=== Begin Enclosure ===

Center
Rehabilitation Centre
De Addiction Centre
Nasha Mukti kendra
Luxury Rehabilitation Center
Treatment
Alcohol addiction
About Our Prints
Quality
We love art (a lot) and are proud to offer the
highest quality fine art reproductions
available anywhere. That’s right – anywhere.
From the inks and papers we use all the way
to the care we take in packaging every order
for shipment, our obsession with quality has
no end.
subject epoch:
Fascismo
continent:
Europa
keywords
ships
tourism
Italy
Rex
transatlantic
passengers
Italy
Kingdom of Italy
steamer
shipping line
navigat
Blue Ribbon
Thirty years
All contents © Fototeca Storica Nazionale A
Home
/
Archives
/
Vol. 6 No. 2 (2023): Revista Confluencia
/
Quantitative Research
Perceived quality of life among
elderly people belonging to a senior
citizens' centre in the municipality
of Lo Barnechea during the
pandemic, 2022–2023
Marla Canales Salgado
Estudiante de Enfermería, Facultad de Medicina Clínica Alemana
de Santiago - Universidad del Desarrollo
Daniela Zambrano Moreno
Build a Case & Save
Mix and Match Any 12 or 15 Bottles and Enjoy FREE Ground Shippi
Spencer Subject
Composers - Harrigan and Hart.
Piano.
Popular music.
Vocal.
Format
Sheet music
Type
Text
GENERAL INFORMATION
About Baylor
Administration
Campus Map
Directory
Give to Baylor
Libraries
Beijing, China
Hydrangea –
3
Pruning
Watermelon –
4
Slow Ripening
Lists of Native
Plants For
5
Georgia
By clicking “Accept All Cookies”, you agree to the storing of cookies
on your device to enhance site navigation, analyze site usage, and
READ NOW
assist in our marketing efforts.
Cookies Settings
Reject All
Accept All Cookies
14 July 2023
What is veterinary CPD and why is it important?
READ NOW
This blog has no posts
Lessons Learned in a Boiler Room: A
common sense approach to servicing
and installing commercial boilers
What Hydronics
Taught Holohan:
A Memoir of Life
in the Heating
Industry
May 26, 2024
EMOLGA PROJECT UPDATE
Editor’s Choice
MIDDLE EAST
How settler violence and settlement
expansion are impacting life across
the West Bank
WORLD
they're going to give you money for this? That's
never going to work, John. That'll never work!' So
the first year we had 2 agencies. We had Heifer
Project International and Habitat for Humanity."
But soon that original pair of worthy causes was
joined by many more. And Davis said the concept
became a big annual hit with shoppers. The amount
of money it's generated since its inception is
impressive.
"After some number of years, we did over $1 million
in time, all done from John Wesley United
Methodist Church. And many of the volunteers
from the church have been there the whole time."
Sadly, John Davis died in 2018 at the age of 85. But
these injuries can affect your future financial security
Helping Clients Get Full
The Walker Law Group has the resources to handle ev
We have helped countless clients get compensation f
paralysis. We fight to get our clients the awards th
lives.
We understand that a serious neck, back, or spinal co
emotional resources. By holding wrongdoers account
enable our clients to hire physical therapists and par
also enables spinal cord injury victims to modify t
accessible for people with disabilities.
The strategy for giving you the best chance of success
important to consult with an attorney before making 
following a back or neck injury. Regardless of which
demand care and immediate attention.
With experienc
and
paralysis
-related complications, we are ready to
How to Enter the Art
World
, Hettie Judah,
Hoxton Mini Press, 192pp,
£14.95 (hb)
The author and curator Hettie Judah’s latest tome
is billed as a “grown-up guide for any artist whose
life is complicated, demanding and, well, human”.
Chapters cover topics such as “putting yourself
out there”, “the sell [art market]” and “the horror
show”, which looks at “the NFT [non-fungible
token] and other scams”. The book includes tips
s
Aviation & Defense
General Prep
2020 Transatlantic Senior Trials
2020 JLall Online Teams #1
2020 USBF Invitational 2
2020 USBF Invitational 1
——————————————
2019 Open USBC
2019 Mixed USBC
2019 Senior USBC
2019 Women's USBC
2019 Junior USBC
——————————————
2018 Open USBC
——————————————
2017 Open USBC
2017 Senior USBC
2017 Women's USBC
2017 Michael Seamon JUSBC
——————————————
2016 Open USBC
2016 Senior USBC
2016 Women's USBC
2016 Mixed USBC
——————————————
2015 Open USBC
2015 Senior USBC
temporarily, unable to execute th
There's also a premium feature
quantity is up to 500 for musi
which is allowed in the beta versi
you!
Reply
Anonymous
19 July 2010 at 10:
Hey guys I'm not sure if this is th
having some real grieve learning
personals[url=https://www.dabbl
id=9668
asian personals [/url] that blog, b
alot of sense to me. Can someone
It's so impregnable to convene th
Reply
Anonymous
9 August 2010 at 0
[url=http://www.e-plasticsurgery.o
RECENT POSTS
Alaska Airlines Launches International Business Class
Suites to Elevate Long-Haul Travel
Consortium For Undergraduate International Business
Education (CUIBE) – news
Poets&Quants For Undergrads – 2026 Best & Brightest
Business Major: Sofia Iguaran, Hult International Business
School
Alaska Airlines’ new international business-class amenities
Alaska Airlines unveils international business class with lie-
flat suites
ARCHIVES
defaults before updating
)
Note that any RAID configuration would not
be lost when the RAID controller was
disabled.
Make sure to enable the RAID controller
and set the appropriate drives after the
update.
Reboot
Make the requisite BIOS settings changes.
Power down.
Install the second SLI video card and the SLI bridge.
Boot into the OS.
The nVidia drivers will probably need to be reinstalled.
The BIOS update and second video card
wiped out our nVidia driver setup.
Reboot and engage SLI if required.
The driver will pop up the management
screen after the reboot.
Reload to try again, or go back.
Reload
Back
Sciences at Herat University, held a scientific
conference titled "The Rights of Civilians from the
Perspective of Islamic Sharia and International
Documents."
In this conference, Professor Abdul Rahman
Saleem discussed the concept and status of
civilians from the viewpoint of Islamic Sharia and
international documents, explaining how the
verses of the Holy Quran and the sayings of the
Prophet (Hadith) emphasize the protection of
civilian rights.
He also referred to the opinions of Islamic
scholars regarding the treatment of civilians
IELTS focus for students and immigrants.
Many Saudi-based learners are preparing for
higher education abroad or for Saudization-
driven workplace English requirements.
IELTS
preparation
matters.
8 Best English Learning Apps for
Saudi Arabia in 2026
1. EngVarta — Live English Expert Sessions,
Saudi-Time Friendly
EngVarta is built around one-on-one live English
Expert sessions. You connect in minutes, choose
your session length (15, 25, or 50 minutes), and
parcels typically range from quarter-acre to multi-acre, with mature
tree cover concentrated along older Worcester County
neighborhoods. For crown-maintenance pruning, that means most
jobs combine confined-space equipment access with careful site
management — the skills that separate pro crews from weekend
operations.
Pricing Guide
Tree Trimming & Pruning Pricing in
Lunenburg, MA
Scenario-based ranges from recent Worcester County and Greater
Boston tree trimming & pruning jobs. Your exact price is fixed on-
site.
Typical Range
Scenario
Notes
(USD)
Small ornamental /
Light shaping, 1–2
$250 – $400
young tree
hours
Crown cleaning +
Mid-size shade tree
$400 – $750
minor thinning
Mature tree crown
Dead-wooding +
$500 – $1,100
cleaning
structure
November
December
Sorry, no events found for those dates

=== End Enclosure ===

● What the exercise asks
In the listing above, find the line containing "About Baylor" and the line containing "storing of cookies", then repeat those two lines and everything between them exactly.

● Answer space
About Baylor
Administration
Campus Map
Directory
Give to Baylor
Libraries
Beijing, China
Hydrangea –
3
Pruning
Watermelon –
4
Slow Ripening
Lists of Native
Plants For
5
Georgia
By clicking “Accept All Cookies”, you agree to the storing of cookies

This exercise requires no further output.